From: Stanford University
Published September 15, 2017 12:46 PM

Virtual reality alleviates pain, anxiety for pediatric patients

As patients at Lucile Packard Children’s Hospital Stanford undergo routine medical procedures, they are being whisked away to swim under the sea, zap flying cheeseburgers in outer space, catch basketballs using their heads and fly on paper airplanes through the sky, thanks to virtual-reality technology, which is being implemented throughout the hospital to help ease patients’ feelings of pain and anxiety.

Packard Children’s is one of the first hospitals in the country to begin implementing distraction-based VR therapy within every patient unit.

“Many kids associate the hospital with things they deem stressful and scary,” said pediatric anesthesiologist Sam Rodriguez, MD, co-founder of Packard Children’s Childhood Anxiety Reduction through Innovation and Technology, or CHARIOT, program, which is leading the VR rollout. “We are finding that the ability to distract these patients with fully immersive, fun and relaxing sensory environments can have a significant impact on the anxiety and pain that they experience during minor procedures, dressing changes and other medical treatments.”

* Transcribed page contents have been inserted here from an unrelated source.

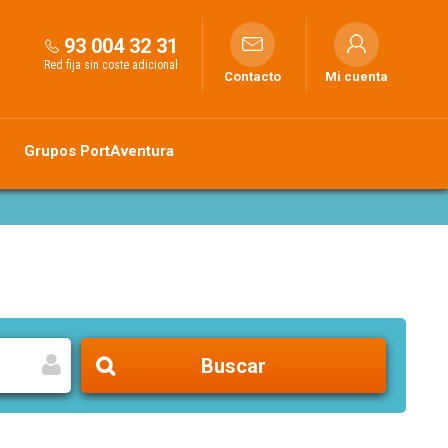
93 004 32 31
Red fija sin coste adicional
Contacto
Mi cuenta
Grupos PortAventura
Buscar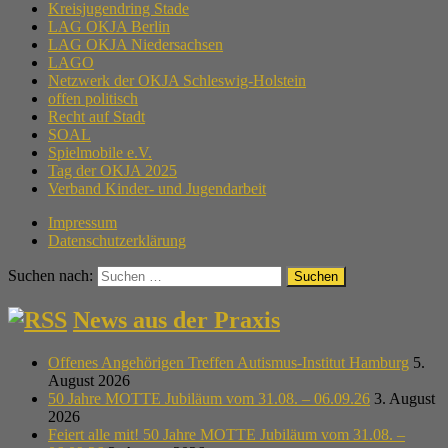
Kreisjugendring Stade
LAG OKJA Berlin
LAG OKJA Niedersachsen
LAGO
Netzwerk der OKJA Schleswig-Holstein
offen politisch
Recht auf Stadt
SOAL
Spielmobile e.V.
Tag der OKJA 2025
Verband Kinder- und Jugendarbeit
Impressum
Datenschutzerklärung
Suchen nach:
News aus der Praxis
Offenes Angehörigen Treffen Autismus-Institut Hamburg
5.
August 2026
50 Jahre MOTTE Jubiläum vom 31.08. – 06.09.26
3. August
2026
Feiert alle mit! 50 Jahre MOTTE Jubiläum vom 31.08. –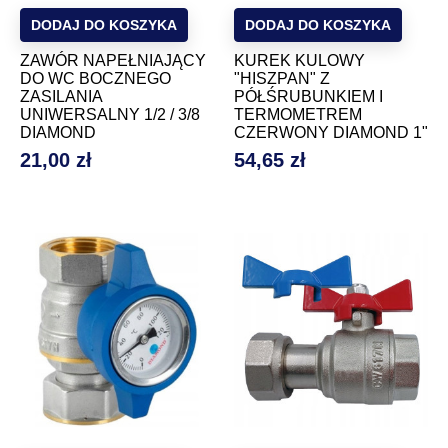
DODAJ DO KOSZYKA
DODAJ DO KOSZYKA
ZAWÓR NAPEŁNIAJĄCY
KUREK KULOWY
DO WC BOCZNEGO
"HISZPAN" Z
ZASILANIA
PÓŁŚRUBUNKIEM I
UNIWERSALNY 1/2 / 3/8
TERMOMETREM
DIAMOND
CZERWONY DIAMOND 1"
21,00 zł
54,65 zł
Cena
Cena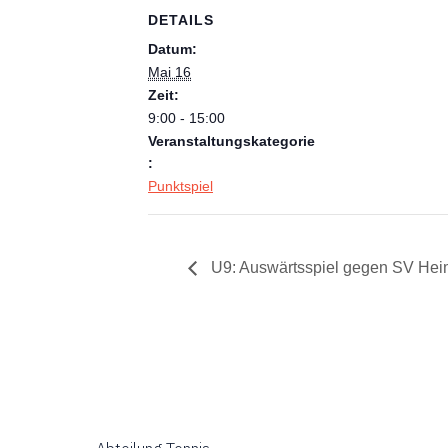
DETAILS
Datum:
Mai 16
Zeit:
9:00 - 15:00
Veranstaltungskategorie
:
Punktspiel
U9: Auswärtsspiel gegen SV Heims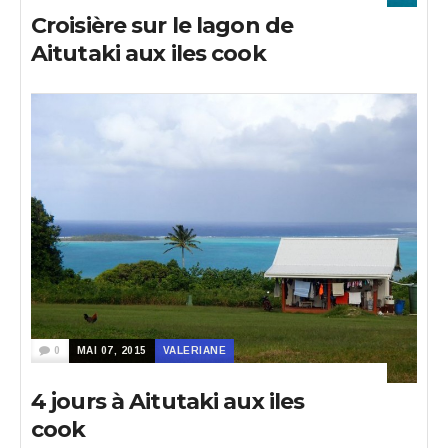
Croisière sur le lagon de
Aitutaki aux iles cook
0
MAI 07, 2015
VALERIANE
4 jours à Aitutaki aux iles
cook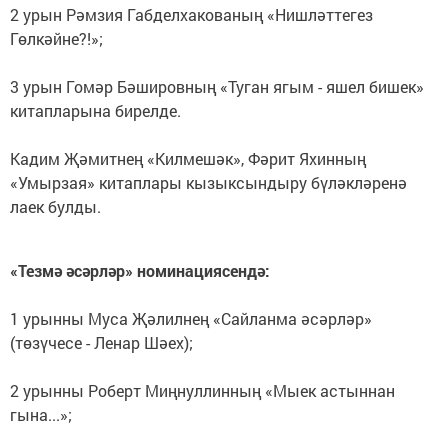
2 урын Рәмзия Габделхакованың «Нишләттегез
Гөлкәйне?!»;
3 урын Гомәр Бәшировның «Туган ягым - яшел бишек»
китапларына бирелде.
Кадим Җәмитнең «Килмешәк», Фәрит Яхинның
«Умырзая» китаплары кызыксындыру бүләкләренә
лаек булды.
«Тезмә әсәрләр» номинациясендә:
1 урынны Муса Җәлилнең «Сайланма әсәрләр»
(төзүчесе - Ленар Шәех);
2 урынны Роберт Миңнуллинның «Мыек астыннан
гына...»;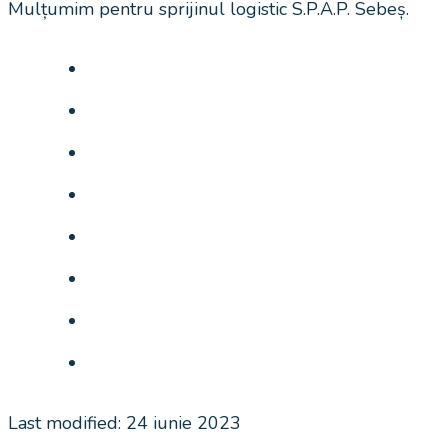
Mulțumim pentru sprijinul logistic S.P.A.P. Sebeș.
Last modified: 24 iunie 2023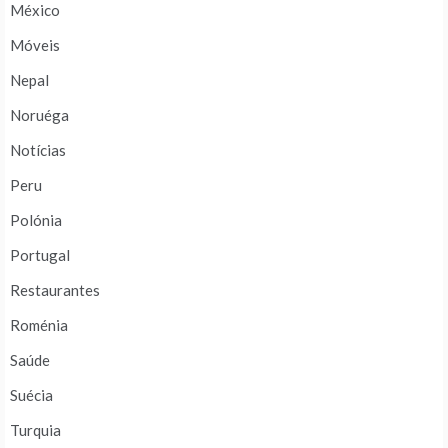
México
Móveis
Nepal
Noruéga
Notícias
Peru
Polónia
Portugal
Restaurantes
Roménia
Saúde
Suécia
Turquia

In February, 9-year-old Blaine Baxter suffered a severe injury to his arm while racing a go-kart and had to undergo daily, painful dressing changes. “He would immediately start crying and scream out of fear, and had to be sedated before doctors could approach his arm,” explained Blaine’s mother, Tamara Baxter. “He was so riddled with anxiety after everything he had been and was going through. VR was a game changer for Blaine. As soon as he put the goggles on, sedation was no longer needed, and during his dressing changes we went from hearing pain-stricken screams to ‘Wow, I’m under the sea looking at sea snakes. This is so cool. You have to see this!’”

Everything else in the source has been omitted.